If ‘super gangs’ can unite, why can’t politicians?
Regrettably, the strident statements issued by the Jamaica Labour Party (JLP) Government and the Opposition People’s National Party (PNP) in the wake of the killing of two cops and wounding of two others last Friday are as hollow as they come.
If Prime Minister Andrew Holness and Dr Peter Phillips believe that their empty words and crocodile tears are fooling anybody then they are more delusional and beyond redemption than we previously thought.
They are only deceiving themselves and their supporters if they think that the Jamaican people are reassured by something which they do every time there is a major criminal incident — rush to condemn in the usually loquacious manner.
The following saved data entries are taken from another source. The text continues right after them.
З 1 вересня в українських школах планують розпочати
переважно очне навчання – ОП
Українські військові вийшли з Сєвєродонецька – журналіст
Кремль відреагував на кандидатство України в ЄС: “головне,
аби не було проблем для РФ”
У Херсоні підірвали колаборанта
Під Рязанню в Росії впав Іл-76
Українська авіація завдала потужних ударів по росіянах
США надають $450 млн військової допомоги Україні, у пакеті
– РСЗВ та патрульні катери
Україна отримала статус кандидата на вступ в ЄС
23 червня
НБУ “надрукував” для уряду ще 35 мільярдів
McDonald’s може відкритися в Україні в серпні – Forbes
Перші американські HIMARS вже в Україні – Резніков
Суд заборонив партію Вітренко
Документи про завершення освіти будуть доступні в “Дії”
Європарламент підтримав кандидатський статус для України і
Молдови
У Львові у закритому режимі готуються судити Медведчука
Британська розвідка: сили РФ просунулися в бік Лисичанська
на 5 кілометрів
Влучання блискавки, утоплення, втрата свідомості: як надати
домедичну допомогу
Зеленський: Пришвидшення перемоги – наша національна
The PM, for his part, instinctively reached for two more states of public emergency (SOE) — in Central Kingston and Western Kingston — as if it were some new and magical crime-fighting programme that would excite the cowering populace.
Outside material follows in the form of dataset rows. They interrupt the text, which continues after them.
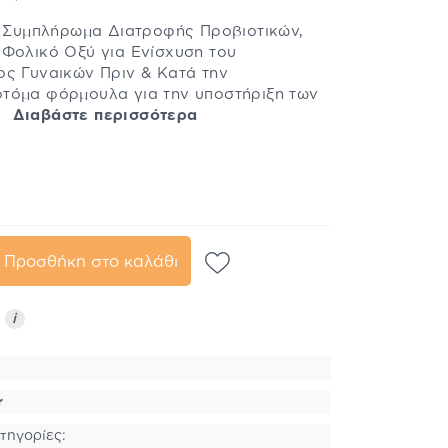
a Συμπλήρωμα Διατροφής Προβιοτικών,
 Φολικό Οξύ για Ενίσχυση του
ος Γυναικών Πριν & Κατά την
τόμα φόρμουλα για την υποστήριξη των
..
Διαβάστε περισσότερα
Προσθήκη στο καλάθι
ς
i
r
τηγορίες:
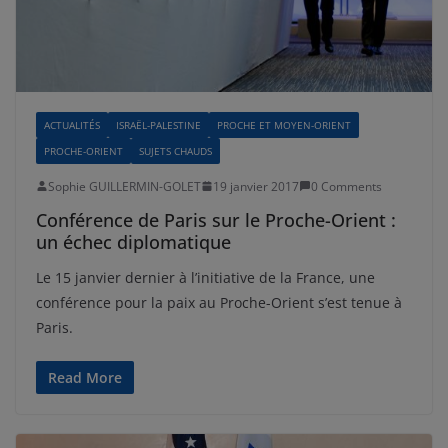
ACTUALITÉS
ISRAËL-PALESTINE
PROCHE ET MOYEN-ORIENT
PROCHE-ORIENT
SUJETS CHAUDS
Sophie GUILLERMIN-GOLET
19 janvier 2017
0 Comments
Conférence de Paris sur le Proche-Orient :
un échec diplomatique
Le 15 janvier dernier à l’initiative de la France, une
conférence pour la paix au Proche-Orient s’est tenue à
Paris.
Read More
Any cursory analysis of the crime situation, as it relates to murder, could not but conclude that the politicians are bankrupt of ideas or have completely given up the fight against the murderers in the face of 600 homicides already this year.
Mr Holness tells us that gangs operating in the Central and Western Kingston police divisions are moving beyond traditional geographical boundaries and are no longer confining themselves to community locations, operations, and affiliations.
This, he said, presents the possibility of the development of “super gangs” that could create a platform for the “insemination of more nefarious and foreign criminal activity”. We have no reason to doubt the prime minister, who appears to be supported by Police Commissioner Major General Antony Anderson.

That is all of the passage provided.